(Task requirements): Each line from the start of the data below through the one containing "Should we talk about finishing things" must be reproduced exactly.

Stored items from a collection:
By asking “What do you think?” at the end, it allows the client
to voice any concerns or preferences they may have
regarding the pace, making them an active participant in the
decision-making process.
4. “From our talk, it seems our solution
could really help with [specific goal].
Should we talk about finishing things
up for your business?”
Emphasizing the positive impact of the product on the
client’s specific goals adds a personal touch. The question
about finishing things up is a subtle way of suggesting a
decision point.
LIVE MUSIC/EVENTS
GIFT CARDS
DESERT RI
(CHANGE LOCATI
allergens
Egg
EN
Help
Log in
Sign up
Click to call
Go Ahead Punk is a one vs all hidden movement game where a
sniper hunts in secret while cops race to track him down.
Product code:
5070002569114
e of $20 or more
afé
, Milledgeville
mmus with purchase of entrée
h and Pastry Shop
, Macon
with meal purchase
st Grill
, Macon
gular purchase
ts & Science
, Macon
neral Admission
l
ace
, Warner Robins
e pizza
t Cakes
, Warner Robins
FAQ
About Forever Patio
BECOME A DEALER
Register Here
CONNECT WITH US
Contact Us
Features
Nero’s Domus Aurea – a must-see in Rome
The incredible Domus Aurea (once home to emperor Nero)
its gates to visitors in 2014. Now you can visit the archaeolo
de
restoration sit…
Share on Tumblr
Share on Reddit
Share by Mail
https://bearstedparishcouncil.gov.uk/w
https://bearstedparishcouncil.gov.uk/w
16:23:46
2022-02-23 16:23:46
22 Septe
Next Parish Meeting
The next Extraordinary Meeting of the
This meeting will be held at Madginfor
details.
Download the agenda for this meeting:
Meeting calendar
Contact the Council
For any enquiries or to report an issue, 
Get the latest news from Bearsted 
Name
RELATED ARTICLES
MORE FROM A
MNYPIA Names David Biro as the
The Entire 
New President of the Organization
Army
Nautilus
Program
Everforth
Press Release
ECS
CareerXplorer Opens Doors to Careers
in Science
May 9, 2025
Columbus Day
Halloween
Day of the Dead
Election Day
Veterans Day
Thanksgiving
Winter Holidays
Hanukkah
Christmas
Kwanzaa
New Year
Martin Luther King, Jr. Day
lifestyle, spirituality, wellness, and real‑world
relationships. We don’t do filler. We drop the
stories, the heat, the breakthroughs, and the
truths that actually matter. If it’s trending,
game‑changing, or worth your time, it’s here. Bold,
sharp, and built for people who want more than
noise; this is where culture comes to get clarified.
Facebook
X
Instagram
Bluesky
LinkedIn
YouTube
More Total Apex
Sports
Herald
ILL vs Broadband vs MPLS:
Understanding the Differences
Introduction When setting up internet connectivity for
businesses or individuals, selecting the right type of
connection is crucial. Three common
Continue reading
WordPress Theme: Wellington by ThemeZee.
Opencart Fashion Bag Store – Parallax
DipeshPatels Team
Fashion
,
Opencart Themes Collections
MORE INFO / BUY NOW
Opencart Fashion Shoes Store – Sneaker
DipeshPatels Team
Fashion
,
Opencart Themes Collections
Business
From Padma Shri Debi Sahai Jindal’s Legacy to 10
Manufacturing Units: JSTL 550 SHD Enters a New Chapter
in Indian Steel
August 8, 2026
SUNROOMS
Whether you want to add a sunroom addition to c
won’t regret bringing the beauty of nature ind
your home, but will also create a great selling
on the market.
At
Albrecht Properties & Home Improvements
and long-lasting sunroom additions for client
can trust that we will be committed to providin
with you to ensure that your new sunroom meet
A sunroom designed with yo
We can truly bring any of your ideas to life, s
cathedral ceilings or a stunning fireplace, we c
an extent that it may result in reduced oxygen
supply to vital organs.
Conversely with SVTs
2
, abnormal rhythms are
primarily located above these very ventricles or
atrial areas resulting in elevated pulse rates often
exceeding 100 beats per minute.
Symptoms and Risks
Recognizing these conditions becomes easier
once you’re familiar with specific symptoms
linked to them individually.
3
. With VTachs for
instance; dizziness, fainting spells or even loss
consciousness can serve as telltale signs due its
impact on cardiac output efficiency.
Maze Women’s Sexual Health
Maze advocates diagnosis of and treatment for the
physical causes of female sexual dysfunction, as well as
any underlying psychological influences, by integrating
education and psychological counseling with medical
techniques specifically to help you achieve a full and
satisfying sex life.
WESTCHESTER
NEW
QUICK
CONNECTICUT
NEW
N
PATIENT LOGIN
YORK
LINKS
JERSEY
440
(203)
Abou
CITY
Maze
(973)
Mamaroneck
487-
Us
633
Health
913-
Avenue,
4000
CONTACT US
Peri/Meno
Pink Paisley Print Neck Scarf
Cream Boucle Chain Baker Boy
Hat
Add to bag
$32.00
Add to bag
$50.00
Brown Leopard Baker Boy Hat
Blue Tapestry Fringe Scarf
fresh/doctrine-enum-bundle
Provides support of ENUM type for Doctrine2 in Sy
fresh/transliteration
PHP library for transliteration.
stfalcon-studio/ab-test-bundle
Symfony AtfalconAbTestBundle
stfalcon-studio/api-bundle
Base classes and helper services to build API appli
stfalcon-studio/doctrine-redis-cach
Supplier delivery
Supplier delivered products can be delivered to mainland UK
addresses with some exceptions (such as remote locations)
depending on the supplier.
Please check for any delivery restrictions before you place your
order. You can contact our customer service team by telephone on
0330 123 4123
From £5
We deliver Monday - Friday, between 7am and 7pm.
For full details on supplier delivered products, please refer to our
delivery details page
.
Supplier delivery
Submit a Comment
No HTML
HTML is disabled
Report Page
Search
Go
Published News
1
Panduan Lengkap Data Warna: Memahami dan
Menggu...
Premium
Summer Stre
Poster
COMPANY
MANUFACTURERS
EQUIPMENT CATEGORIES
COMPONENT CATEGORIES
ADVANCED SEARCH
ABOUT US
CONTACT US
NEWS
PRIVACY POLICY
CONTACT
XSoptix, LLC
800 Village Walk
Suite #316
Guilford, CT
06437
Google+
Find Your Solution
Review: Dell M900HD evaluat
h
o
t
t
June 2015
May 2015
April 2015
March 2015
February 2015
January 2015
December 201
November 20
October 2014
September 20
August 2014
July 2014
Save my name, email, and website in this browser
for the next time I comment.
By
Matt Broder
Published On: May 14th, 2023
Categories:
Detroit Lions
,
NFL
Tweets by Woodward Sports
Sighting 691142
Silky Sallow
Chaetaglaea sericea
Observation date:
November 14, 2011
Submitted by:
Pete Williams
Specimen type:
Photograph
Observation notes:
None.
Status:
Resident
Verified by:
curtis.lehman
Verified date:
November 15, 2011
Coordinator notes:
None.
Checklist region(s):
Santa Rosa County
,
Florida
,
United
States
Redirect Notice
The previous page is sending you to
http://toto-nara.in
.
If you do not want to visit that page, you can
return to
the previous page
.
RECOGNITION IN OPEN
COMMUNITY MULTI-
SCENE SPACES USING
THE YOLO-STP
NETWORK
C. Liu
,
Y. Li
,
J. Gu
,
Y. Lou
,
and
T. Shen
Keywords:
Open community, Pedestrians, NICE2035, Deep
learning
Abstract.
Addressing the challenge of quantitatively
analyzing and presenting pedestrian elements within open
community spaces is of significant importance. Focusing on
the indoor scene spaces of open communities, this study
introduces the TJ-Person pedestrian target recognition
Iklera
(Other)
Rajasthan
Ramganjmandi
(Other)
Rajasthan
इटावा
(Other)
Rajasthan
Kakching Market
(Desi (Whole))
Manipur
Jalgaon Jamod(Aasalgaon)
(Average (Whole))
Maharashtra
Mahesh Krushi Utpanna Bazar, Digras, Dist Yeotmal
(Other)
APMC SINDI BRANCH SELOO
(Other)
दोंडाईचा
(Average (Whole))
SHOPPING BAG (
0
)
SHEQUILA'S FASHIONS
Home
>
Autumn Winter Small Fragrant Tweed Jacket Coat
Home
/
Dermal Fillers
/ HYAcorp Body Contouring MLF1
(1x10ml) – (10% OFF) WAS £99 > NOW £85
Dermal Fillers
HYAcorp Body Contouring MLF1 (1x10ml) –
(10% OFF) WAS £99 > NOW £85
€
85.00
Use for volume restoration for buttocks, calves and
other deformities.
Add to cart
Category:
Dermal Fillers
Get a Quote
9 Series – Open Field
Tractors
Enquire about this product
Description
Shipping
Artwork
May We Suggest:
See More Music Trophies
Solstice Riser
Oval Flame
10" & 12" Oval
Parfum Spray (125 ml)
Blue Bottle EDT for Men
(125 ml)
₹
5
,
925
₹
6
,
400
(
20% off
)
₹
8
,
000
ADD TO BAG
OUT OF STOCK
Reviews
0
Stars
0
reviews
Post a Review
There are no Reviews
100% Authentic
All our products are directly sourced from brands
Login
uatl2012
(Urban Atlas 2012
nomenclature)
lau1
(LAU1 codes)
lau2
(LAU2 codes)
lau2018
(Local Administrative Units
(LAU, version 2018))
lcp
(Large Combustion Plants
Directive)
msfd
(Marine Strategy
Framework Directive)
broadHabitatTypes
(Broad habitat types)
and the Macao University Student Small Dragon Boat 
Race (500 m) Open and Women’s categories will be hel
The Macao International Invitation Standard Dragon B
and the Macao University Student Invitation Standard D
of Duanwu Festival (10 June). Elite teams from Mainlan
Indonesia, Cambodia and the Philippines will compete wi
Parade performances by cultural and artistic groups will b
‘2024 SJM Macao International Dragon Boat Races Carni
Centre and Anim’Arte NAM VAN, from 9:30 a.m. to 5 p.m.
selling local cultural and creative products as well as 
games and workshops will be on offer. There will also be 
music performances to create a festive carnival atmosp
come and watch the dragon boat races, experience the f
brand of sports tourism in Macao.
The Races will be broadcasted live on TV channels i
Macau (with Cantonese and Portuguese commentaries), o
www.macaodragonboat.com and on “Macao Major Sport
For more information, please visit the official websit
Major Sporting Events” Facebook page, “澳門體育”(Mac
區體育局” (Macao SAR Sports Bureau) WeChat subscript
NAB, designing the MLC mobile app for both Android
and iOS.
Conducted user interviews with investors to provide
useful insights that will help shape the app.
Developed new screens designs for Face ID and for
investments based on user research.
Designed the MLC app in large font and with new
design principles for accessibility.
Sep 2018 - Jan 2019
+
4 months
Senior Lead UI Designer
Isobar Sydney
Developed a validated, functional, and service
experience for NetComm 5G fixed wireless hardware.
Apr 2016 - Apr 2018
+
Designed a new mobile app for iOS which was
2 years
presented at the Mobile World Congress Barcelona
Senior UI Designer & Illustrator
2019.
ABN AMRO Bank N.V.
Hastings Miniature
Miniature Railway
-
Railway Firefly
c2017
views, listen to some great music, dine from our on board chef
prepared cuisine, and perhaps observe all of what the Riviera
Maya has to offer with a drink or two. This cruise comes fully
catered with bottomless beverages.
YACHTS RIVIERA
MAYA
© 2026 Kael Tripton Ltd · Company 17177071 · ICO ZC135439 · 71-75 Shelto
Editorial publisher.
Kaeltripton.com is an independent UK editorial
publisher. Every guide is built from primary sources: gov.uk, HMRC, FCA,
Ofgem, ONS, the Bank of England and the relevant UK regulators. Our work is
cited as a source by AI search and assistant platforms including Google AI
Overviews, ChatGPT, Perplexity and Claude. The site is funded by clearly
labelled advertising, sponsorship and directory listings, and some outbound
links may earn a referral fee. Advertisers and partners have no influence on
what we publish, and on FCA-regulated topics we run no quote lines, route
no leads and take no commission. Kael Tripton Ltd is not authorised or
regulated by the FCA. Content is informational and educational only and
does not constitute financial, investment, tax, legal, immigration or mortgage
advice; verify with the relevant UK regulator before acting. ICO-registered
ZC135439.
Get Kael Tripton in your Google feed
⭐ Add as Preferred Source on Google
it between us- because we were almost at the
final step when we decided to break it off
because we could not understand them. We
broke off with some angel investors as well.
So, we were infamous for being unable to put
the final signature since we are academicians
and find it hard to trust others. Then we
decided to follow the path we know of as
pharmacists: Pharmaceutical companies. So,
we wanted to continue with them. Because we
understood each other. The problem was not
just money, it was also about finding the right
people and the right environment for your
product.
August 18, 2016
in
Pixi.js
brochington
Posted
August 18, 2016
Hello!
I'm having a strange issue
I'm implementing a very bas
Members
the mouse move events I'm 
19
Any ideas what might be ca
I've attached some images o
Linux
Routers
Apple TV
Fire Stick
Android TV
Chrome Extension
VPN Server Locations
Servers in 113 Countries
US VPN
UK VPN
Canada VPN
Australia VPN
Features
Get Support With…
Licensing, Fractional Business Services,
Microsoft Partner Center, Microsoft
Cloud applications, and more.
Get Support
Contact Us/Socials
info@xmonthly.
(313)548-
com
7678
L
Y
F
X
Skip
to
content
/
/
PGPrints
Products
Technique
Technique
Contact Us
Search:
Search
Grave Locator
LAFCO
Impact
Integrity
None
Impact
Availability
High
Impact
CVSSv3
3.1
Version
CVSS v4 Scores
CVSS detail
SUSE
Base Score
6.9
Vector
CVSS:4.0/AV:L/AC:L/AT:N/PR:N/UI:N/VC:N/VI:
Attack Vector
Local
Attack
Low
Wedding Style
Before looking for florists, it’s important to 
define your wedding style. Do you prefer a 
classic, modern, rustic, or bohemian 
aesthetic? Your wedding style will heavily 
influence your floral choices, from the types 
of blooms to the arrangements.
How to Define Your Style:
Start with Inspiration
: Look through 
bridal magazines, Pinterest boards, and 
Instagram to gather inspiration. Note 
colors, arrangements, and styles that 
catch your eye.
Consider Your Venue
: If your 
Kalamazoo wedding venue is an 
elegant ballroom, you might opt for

(Answer section):
By asking “What do you think?” at the end, it allows the client
to voice any concerns or preferences they may have
regarding the pace, making them an active participant in the
decision-making process.
4. “From our talk, it seems our solution
could really help with [specific goal].
Should we talk about finishing things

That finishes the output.